In another embodiment, the thermogravimetric analysis curve of the crystalline form is shown in figure 3.

In another embodiment, the present invention also discloses a method of preparing a crystalline form of dapagliflozin, the method comprising: 1) dissolving amorphous dapagliflozin in water; 2) filtering with a filter membrane, standing the filtrate at low temperature for crystallization; and 3) carrying out suction filtration and reduced pressure drying.

The invention also provides application of the dapagliflozin crystal form in preparation of medicines for treating type 2 diabetes.

Drawings

Figure 1 shows an X-ray powder diffraction pattern of a crystalline form of dapagliflozin of the present invention.

Fig. 2 shows a differential scanning calorimetry curve for the dapagliflozin crystalline form of the invention.

Fig. 3 shows a thermogravimetric analysis curve of the crystalline form of dapagliflozin of the present invention.

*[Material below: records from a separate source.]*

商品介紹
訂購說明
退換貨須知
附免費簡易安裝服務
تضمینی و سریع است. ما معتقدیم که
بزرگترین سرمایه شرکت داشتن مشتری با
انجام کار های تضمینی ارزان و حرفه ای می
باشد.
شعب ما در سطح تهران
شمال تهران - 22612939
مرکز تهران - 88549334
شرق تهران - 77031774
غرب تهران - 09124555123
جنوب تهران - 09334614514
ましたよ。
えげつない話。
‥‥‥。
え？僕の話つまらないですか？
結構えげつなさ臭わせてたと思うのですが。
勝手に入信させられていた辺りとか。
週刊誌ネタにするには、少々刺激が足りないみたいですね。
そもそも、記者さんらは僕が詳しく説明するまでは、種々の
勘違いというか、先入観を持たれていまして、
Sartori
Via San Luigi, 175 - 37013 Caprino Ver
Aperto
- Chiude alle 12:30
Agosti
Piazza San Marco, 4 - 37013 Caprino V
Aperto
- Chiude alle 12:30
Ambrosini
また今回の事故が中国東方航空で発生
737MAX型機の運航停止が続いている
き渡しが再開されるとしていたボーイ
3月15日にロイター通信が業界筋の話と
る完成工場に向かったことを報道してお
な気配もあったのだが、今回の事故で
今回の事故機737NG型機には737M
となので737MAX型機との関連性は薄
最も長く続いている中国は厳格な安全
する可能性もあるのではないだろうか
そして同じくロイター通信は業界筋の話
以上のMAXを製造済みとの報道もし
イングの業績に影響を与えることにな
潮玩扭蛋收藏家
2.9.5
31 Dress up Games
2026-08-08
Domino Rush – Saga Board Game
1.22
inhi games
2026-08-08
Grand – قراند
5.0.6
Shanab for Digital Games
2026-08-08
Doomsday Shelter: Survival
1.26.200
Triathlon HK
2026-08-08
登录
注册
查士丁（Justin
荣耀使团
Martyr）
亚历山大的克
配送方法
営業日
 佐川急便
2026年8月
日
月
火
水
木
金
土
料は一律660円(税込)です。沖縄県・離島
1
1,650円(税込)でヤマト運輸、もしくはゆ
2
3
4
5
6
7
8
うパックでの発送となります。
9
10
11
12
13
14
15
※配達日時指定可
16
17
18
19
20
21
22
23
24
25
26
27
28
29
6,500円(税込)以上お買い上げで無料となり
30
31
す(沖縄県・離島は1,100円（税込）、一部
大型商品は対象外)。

Fig. 4 shows the crystal habit of the dapagliflozin crystalline form of the invention.

Detailed Description

The invention is further described below with reference to the figures and examples. It should be understood, however, that these examples are for the purpose of illustrating the invention in more detail, and are not to be construed as limiting the invention in any way.

The reagents and methods employed in the examples of the invention are conventional in the art. It will be clear to those skilled in the art that, unless otherwise specified, temperatures are expressed in degrees Celsius (C.) and operating temperatures are carried out at ambient temperature, which is 10 deg.C to 30 deg.C, preferably 20 deg.C to 25 deg.C; the allowable error of the melting point is +/-1%; the yield is mass percent.

Experimental methods

X-ray powder diffraction (XRPD)

XRPD data for the crystalline form was determined by brueck (d8advance) with the following diffraction parameters:

x-ray:

x-ray light pipe setting: 40kV and 25mA

Divergent slit: automatic

A monochromator: is free of

Scanning mode: continuous

Scan range (° 2 Theta): 4-40 degree

Scanning speed (sec/step): 0.5

2. Differential Scanning Calorimetry (DSC)

The DSC data of the crystalline form are determined by a differential scanning calorimeter of type TA (DSC 25) with the following thermal analysis parameters:

temperature range (. degree. C.): 30-300

Scanning rate (. degree. C./min): 10

Protective gas: nitrogen gas

3. Thermogravimetric analysis (TGA)

TGA data for the crystalline form was determined by a TA (TGA 550) instrument with the following thermal analysis parameters:

temperature range (. degree. C.): 30-350 deg.C

Scanning rate (. degree. C./min): 10

Protective gas: nitrogen gas

5. High Performance Liquid Chromatography (HPLC) detection

The conditions for HPLC detection were as follows:

technical effects

The crystal form of the invention has low water content, high purity, high product stability and good crystal habit.